_EXERCISE OBJECTIVE_: Pull every line containing "Length" from the data.

*** MATERIAL TO PROCESS ***

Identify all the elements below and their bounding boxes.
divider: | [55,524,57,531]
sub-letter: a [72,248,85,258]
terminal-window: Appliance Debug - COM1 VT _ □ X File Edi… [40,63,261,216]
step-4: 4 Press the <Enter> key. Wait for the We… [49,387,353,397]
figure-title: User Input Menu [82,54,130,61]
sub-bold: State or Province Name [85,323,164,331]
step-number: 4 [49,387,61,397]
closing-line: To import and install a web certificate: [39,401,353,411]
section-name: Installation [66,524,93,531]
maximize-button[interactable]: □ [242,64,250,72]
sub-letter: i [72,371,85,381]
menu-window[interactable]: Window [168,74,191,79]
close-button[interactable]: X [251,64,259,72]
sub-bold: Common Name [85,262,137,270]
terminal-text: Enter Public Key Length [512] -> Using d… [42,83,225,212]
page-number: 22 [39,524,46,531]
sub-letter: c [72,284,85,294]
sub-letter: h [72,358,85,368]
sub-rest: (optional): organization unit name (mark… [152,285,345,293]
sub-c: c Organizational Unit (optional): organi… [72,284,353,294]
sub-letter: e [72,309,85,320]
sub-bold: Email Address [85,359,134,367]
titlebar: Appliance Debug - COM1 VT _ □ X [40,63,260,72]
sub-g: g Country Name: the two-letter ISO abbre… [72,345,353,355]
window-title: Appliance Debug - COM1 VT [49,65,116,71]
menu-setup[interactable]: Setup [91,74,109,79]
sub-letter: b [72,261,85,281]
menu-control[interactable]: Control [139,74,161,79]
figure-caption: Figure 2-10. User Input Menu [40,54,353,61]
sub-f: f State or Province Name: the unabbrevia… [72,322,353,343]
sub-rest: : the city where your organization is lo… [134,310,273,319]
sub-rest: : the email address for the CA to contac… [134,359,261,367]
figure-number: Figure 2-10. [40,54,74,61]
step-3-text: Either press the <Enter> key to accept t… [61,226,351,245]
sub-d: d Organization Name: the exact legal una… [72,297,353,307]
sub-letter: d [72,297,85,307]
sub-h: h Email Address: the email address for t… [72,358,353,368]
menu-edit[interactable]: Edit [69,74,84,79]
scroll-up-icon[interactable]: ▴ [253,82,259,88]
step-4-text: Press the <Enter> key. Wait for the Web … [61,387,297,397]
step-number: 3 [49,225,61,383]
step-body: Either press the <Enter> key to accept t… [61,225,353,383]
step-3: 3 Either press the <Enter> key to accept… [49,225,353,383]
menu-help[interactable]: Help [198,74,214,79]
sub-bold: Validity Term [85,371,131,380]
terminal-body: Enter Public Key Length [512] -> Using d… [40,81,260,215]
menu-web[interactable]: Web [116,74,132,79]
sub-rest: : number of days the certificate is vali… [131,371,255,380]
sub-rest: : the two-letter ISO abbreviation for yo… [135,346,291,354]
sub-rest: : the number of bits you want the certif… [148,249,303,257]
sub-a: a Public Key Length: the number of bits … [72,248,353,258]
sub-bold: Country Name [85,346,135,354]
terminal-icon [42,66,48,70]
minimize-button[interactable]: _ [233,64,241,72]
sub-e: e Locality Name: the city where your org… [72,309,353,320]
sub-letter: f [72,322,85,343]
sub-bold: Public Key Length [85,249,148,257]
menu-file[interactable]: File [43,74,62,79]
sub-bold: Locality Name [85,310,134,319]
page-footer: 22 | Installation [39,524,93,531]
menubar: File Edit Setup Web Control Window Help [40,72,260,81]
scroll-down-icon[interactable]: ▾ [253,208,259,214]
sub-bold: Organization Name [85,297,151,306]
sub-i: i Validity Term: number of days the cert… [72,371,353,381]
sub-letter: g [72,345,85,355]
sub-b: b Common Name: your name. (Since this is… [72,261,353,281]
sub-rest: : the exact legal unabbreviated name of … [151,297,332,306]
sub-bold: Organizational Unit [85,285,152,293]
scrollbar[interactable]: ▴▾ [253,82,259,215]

*** End of MATERIAL TO PROCESS ***
*** MATERIAL TO PROCESS ***

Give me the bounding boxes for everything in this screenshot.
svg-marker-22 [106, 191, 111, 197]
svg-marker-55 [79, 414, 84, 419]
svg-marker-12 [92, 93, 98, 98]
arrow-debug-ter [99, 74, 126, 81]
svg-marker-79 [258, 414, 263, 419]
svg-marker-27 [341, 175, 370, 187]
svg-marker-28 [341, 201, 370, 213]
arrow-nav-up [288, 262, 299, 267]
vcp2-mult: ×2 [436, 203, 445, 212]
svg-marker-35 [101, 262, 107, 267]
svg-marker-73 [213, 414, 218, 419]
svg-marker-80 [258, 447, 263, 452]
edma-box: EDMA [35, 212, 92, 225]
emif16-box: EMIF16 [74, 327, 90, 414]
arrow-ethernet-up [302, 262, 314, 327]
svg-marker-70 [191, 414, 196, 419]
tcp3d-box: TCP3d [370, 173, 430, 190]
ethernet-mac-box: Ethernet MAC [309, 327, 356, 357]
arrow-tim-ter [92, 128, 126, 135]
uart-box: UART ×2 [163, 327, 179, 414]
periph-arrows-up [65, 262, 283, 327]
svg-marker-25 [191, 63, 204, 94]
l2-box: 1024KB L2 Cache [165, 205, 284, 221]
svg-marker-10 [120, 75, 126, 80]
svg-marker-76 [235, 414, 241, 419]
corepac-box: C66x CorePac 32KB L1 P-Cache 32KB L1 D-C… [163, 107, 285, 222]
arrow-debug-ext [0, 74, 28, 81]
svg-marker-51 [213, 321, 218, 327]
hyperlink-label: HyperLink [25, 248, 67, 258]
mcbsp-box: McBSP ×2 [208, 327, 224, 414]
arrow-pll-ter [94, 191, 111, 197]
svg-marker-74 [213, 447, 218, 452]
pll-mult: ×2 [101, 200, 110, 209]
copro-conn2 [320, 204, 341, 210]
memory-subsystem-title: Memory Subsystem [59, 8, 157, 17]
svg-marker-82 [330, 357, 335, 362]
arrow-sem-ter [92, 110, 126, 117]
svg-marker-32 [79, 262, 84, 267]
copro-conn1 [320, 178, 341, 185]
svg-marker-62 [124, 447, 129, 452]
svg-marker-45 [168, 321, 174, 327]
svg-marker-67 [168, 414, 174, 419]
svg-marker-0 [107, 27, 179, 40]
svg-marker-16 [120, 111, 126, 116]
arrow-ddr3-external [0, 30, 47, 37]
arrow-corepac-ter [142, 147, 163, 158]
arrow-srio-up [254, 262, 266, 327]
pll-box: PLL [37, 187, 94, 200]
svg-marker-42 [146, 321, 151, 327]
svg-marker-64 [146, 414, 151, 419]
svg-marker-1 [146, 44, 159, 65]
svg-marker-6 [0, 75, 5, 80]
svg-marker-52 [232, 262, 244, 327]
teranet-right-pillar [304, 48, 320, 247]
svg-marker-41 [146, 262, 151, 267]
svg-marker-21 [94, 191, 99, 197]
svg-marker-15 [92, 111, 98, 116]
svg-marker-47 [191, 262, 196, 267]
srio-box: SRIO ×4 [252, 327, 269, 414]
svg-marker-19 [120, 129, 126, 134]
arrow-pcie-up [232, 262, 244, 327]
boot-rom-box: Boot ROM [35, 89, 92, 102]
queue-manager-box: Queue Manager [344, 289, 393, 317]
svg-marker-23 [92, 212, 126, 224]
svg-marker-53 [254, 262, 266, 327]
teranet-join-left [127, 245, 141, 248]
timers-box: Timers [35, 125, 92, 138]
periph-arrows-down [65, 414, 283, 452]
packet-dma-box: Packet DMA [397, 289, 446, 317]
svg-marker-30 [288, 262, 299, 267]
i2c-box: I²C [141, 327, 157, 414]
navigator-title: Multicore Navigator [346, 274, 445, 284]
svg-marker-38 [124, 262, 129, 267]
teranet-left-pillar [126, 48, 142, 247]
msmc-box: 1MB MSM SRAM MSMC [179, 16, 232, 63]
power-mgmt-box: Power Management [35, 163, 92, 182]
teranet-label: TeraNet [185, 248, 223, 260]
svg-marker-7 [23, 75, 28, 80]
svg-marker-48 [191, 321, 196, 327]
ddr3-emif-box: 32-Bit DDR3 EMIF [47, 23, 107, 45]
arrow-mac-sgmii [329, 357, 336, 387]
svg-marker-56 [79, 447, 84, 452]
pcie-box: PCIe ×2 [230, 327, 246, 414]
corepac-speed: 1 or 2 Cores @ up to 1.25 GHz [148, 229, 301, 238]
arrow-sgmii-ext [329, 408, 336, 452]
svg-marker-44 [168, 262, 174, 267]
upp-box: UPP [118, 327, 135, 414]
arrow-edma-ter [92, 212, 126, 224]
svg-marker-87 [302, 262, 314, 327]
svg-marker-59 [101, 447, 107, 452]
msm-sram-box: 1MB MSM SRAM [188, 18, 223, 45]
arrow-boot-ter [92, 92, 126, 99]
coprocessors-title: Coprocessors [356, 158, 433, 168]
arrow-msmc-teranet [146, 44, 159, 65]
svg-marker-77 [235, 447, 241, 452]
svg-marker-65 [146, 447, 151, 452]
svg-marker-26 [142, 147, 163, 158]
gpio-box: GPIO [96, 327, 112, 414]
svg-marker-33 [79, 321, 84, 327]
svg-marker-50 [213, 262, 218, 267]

*** End of MATERIAL TO PROCESS ***
*** MATERIAL TO PROCESS ***

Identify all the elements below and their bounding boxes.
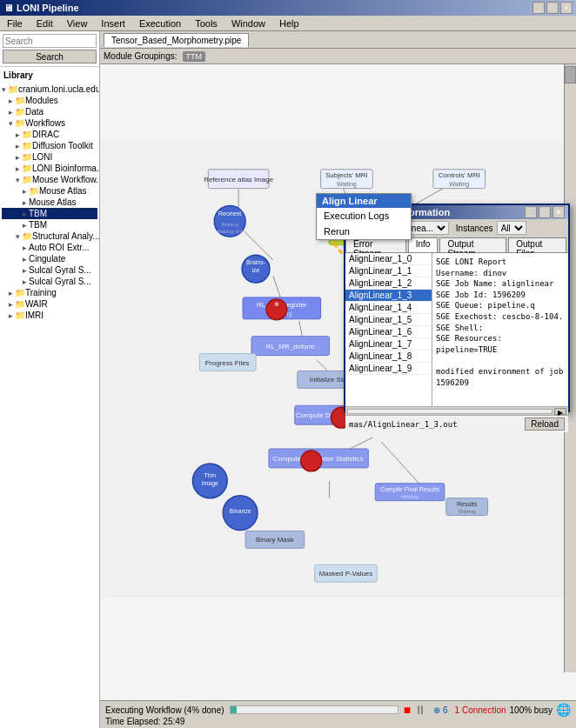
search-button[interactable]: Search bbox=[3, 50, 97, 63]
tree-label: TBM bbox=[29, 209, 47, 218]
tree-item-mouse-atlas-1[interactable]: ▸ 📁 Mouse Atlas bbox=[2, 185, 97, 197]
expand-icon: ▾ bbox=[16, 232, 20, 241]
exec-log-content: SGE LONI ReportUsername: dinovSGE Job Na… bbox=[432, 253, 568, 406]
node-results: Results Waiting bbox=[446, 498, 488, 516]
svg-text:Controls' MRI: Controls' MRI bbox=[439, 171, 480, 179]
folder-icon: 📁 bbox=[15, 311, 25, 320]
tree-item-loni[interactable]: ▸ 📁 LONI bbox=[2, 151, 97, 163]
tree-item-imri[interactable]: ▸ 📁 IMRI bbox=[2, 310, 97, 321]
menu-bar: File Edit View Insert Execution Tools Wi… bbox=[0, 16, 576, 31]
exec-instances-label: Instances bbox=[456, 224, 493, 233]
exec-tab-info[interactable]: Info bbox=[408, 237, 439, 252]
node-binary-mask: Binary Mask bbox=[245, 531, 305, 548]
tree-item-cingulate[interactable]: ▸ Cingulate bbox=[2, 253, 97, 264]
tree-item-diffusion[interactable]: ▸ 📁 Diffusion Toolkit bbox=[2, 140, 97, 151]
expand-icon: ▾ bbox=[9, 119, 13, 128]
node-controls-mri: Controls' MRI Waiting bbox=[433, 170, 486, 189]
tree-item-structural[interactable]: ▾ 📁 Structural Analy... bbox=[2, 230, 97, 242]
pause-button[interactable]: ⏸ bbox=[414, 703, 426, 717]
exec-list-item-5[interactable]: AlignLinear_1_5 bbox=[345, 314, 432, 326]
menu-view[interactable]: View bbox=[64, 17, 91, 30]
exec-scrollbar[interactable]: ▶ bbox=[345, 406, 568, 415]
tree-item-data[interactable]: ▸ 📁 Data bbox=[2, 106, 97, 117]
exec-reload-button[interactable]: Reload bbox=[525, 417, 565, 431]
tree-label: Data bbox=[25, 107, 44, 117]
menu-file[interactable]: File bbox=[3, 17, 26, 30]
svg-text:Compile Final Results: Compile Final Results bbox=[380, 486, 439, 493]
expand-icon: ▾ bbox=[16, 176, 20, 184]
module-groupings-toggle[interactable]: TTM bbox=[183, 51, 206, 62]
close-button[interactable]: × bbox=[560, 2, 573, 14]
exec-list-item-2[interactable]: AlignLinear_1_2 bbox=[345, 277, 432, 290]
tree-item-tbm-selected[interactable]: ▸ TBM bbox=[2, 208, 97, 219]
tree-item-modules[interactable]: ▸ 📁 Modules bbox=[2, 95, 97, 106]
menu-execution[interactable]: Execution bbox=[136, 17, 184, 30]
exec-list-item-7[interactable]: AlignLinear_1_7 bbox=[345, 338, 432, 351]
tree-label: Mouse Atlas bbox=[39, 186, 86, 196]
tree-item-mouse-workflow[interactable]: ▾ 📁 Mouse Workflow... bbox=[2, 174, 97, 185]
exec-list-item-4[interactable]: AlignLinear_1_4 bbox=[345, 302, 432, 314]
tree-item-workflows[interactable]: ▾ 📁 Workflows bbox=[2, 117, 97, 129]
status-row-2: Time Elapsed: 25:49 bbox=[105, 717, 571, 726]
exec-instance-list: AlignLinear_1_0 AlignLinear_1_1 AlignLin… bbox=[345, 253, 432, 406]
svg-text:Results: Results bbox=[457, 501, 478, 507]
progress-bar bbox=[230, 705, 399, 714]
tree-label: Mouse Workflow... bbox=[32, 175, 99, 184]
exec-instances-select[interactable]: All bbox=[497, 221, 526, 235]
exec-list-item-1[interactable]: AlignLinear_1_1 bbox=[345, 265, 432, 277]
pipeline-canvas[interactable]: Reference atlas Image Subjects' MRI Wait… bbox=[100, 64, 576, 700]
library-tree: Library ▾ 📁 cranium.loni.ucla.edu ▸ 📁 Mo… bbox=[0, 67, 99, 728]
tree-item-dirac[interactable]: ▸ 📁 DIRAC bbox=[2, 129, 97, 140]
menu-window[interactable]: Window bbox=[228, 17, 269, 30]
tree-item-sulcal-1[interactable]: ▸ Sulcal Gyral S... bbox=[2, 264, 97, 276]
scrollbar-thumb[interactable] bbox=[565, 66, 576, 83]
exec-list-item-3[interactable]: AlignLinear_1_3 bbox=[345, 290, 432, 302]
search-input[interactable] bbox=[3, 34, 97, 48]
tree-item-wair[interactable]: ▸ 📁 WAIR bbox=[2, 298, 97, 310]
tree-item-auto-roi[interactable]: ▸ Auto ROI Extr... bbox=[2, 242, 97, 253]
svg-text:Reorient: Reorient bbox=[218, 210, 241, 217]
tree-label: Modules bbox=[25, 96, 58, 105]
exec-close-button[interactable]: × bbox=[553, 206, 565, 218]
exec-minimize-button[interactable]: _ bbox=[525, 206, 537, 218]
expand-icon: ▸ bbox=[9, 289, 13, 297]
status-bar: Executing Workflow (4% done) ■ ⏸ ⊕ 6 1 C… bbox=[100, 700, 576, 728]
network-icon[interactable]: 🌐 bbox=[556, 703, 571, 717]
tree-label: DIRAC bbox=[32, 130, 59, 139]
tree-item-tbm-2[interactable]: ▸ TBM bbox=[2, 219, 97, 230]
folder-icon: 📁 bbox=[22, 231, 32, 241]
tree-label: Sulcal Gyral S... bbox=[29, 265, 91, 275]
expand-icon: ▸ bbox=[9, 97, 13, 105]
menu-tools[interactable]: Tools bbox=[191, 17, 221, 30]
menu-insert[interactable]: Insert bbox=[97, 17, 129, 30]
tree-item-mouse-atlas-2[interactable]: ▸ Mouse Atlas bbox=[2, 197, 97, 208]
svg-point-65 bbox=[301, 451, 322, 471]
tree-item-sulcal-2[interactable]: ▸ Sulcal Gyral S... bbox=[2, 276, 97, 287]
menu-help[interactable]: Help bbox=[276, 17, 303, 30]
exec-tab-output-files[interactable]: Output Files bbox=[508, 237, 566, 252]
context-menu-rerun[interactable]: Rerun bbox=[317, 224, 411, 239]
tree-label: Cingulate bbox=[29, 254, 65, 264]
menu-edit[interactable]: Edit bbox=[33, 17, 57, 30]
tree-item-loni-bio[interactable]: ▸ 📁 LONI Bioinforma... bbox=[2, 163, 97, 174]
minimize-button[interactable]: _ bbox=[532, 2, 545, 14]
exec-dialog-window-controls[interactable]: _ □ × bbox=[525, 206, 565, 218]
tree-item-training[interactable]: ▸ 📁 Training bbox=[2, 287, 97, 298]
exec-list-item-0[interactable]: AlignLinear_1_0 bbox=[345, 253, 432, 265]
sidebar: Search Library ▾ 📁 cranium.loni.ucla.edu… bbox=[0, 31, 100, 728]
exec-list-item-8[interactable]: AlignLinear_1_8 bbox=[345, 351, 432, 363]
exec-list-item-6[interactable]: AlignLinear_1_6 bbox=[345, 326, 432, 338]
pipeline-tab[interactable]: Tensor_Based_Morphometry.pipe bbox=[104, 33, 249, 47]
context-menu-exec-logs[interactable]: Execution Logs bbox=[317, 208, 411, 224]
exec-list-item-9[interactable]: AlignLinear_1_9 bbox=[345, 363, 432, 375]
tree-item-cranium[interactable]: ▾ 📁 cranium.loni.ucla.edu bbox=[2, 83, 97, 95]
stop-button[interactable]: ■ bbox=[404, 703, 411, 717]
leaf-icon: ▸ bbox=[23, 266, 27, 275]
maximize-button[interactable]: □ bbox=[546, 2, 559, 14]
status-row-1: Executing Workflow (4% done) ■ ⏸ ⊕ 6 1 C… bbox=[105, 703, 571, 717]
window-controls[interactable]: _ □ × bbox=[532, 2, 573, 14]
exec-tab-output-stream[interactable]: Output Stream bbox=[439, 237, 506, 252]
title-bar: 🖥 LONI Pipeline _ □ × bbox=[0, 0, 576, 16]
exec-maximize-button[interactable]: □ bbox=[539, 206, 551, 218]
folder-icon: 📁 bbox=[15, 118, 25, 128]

*** End of MATERIAL TO PROCESS ***

_SOLUTION TO THE EXERCISE_:
terminal-text: Enter Public Key Length [512] -> Using d… [42,83,225,212]
terminal-body: Enter Public Key Length [512] -> Using d… [40,81,260,215]
sub-a: a Public Key Length: the number of bits … [72,248,353,258]
sub-bold: Public Key Length [85,249,148,257]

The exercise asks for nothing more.